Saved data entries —
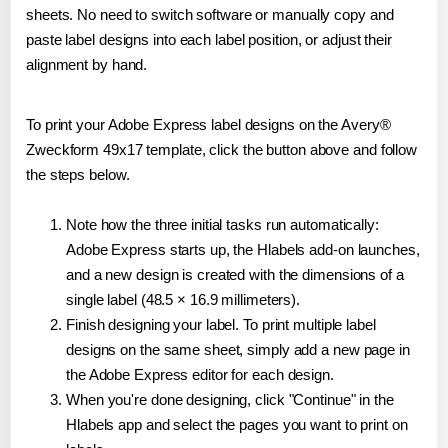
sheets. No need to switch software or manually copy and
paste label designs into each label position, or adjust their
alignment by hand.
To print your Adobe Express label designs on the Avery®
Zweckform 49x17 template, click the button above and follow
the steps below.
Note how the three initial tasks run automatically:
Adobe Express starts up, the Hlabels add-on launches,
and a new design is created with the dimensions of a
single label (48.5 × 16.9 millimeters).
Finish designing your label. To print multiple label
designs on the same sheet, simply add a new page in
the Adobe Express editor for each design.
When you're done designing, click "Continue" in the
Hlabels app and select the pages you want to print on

* * *

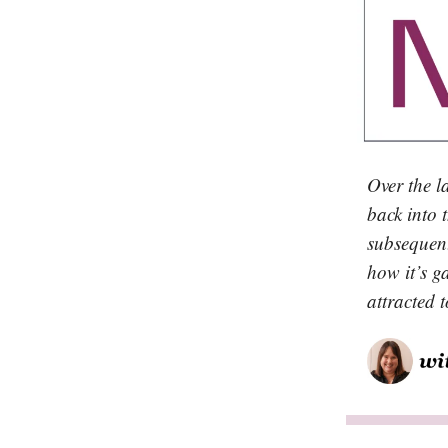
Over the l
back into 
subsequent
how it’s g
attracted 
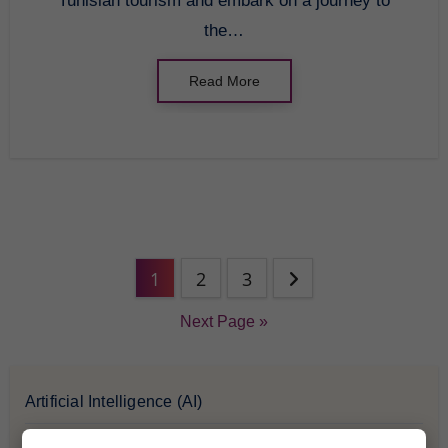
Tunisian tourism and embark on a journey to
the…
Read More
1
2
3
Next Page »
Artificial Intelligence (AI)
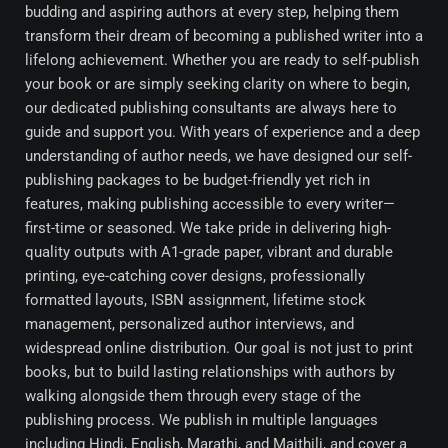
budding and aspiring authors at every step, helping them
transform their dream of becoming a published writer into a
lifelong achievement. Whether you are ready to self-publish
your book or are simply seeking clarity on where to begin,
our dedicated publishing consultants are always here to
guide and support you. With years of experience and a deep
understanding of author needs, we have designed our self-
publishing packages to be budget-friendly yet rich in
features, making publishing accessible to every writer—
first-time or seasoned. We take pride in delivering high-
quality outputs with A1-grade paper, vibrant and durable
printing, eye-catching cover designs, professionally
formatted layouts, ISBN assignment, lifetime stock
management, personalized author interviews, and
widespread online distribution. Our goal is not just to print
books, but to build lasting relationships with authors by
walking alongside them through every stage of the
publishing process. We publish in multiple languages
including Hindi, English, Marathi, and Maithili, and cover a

What the exercise asks —
Reproduce every line above containing "into".

Task solution —
paste label designs into each label position, or adjust their
back into 
transform their dream of becoming a published writer into a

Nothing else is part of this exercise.